── Given data ──

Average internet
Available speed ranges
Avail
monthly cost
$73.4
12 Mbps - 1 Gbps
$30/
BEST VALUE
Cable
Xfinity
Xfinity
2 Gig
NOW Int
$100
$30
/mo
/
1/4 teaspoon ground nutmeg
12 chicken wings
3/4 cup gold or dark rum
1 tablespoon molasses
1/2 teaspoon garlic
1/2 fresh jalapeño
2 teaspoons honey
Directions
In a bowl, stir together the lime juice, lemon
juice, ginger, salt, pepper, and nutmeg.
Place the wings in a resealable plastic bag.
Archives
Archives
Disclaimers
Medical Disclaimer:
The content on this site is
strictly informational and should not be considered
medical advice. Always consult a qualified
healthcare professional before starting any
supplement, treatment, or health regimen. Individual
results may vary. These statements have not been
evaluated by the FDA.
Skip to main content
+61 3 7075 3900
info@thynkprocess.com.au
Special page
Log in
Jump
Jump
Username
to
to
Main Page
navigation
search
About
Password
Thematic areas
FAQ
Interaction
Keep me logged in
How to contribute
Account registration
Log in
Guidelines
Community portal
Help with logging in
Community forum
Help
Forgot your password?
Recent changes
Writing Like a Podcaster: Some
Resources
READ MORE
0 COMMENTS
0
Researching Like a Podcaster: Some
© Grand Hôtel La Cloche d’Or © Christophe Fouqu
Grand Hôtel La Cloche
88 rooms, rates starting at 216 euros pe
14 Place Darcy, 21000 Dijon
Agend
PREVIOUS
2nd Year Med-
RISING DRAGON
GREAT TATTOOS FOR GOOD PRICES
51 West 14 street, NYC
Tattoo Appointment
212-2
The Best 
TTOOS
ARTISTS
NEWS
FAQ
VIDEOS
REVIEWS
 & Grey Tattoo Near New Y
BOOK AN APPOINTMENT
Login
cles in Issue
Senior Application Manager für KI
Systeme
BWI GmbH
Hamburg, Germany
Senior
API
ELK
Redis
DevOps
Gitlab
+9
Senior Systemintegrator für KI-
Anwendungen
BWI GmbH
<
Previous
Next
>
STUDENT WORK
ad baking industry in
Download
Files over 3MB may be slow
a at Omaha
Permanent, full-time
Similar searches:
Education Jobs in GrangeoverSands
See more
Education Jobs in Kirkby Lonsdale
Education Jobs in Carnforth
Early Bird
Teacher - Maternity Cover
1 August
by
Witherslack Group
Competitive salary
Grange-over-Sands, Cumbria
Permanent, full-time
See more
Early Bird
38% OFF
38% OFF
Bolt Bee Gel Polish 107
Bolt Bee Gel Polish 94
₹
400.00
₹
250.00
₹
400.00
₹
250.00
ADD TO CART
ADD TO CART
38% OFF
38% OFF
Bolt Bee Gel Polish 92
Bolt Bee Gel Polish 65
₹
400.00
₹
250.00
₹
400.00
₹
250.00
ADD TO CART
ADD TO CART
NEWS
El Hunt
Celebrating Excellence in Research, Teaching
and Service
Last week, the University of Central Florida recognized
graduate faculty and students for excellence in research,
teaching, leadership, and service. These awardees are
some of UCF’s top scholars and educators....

───

- **Instructions to follow**: Lines that hold the word "Jobs" are the ones to copy from the entries above.

- **Response to the task**:
Education Jobs in GrangeoverSands
Education Jobs in Kirkby Lonsdale
Education Jobs in Carnforth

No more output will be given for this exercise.